Depuis plusieurs mois, le chocolat de Dubaï, une délicieuse friandise à base de pistache, se fait remarquer sur les réseaux sociaux. Mais que vaut vraiment ce produit en termes de qualité ? Une enquête menée par 60 Millions de Consommateurs lève le voile sur ce phénomène.
La tendance chocolatée
Le chocolat de Dubaï est essentiellement une tablette de chocolat au lait, fourrée de pâte de pistache et de kadaïf, ces célèbres « cheveux d'ange ». Mettant en avant ses caractéristiques irrésistibles, cette friandise a rapidement gagné en popularité, attirée par de nombreux influenceurs sur TikTok.
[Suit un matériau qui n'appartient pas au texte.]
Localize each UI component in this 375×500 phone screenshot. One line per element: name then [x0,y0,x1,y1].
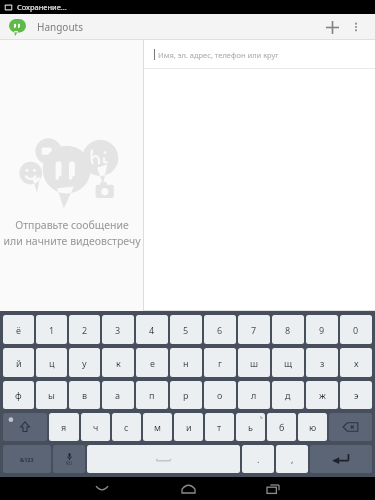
button[interactable]: Enter [310,445,372,473]
button[interactable]: и [174,413,203,441]
staticText: ш [250,357,259,369]
staticText: ц [49,357,55,369]
staticText: с [124,421,129,433]
staticText: 7 [251,324,257,336]
button[interactable]: я [49,413,79,441]
button[interactable]: г [204,348,236,377]
button[interactable]: 7 [238,315,270,344]
staticText: и [186,421,192,433]
staticText: 1 [49,324,55,336]
button[interactable]: б [267,413,296,441]
button[interactable]: Home [174,477,202,500]
button[interactable]: ю [298,413,327,441]
staticText: 4 [149,324,155,336]
staticText: й [16,357,22,369]
button[interactable]: Shift [3,413,47,441]
button[interactable]: . [242,445,274,473]
button[interactable]: 6 [204,315,236,344]
button[interactable]: х [340,348,372,377]
button[interactable]: 0 [340,315,372,344]
button[interactable]: 9 [306,315,338,344]
staticText: у [82,357,87,369]
staticText: &123 [20,456,34,463]
button[interactable]: Voice input [53,445,85,473]
button[interactable]: 1 [36,315,67,344]
button[interactable]: а [102,381,134,409]
button[interactable]: э [340,381,372,409]
button[interactable] [8,18,27,37]
staticText: в [82,389,88,401]
button[interactable]: в [69,381,100,409]
staticText: н [183,357,189,369]
staticText: о [217,389,223,401]
staticText: э [354,389,359,401]
staticText: 2 [82,324,88,336]
staticText: ы [48,389,55,401]
staticText: а [115,389,121,401]
button[interactable]: ф [3,381,34,409]
button[interactable]: Hide keyboard [88,477,116,500]
staticText: Hangouts [37,20,83,34]
button[interactable]: п [136,381,168,409]
staticText: Отправьте сообщение [15,218,129,232]
staticText: 3 [115,324,121,336]
button[interactable]: &123 [3,445,51,473]
button[interactable]: с [112,413,141,441]
staticText: ь [248,421,253,433]
button[interactable]: 8 [272,315,304,344]
button[interactable]: Recent apps [259,477,287,500]
staticText: 0 [353,324,359,336]
button[interactable]: Backspace [329,413,372,441]
staticText: ю [309,421,317,433]
staticText: е [150,357,155,369]
button[interactable]: New conversation [319,14,345,40]
button[interactable]: 5 [170,315,202,344]
button[interactable]: Имя, эл. адрес, телефон или круг [144,40,375,68]
staticText: RU [66,460,73,466]
button[interactable]: е [136,348,168,377]
staticText: ъ [260,414,263,420]
button[interactable]: р [170,381,202,409]
staticText: 6 [217,324,223,336]
button[interactable]: More options [345,16,367,38]
staticText: д [285,389,291,401]
button[interactable]: к [102,348,134,377]
staticText: ч [93,421,99,433]
staticText: з [320,357,325,369]
button[interactable]: ш [238,348,270,377]
staticText: или начните видеовстречу [3,234,141,248]
button[interactable]: ё [3,315,34,344]
button[interactable]: у [69,348,100,377]
button[interactable]: 2 [69,315,100,344]
button[interactable]: щ [272,348,304,377]
button[interactable]: ч [81,413,110,441]
button[interactable]: й [3,348,34,377]
button[interactable]: Space [87,445,240,473]
staticText: р [183,389,189,401]
button[interactable]: н [170,348,202,377]
button[interactable]: ы [36,381,67,409]
button[interactable]: м [143,413,172,441]
staticText: Имя, эл. адрес, телефон или круг [158,50,279,60]
staticText: х [354,357,359,369]
button[interactable]: т [205,413,234,441]
staticText: щ [284,357,293,369]
staticText: 9 [319,324,325,336]
staticText: , [291,453,294,465]
button[interactable]: ж [306,381,338,409]
staticText: я [61,421,67,433]
button[interactable]: 4 [136,315,168,344]
button[interactable]: з [306,348,338,377]
staticText: п [149,389,155,401]
staticText: м [154,421,161,433]
button[interactable]: л [238,381,270,409]
button[interactable]: , [276,445,308,473]
button[interactable]: о [204,381,236,409]
staticText: г [218,357,222,369]
button[interactable]: 3 [102,315,134,344]
button[interactable]: ь [236,413,265,441]
staticText: . [257,453,260,465]
staticText: 5 [183,324,189,336]
button[interactable]: д [272,381,304,409]
button[interactable]: ц [36,348,67,377]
Cette effervescence a conduit plusieurs enseignes, comme Carrefour et Lidl, à proposer ce produit, qui, selon 60 Millions de Consommateurs, a vu ses rayons s’évider en quelques heures.
Des prix à faire frémir
Malgré son coût élevé, l'engouement des consommateurs pour ces tablettes est indéniable. Certaines d'entre elles se vendent à presque 85 € le kilogramme, un prix couramment associé aux chocolats artisanaux plutôt qu'aux produits de grande surface. Par exemple, les marques Miskets et Germiyan, disponibles chez Franprix et U, respectivement à 8,50 € et 6,95 € pour des tablettes de 100 g, affichent des prix au kilo de 69,5 et 85 €.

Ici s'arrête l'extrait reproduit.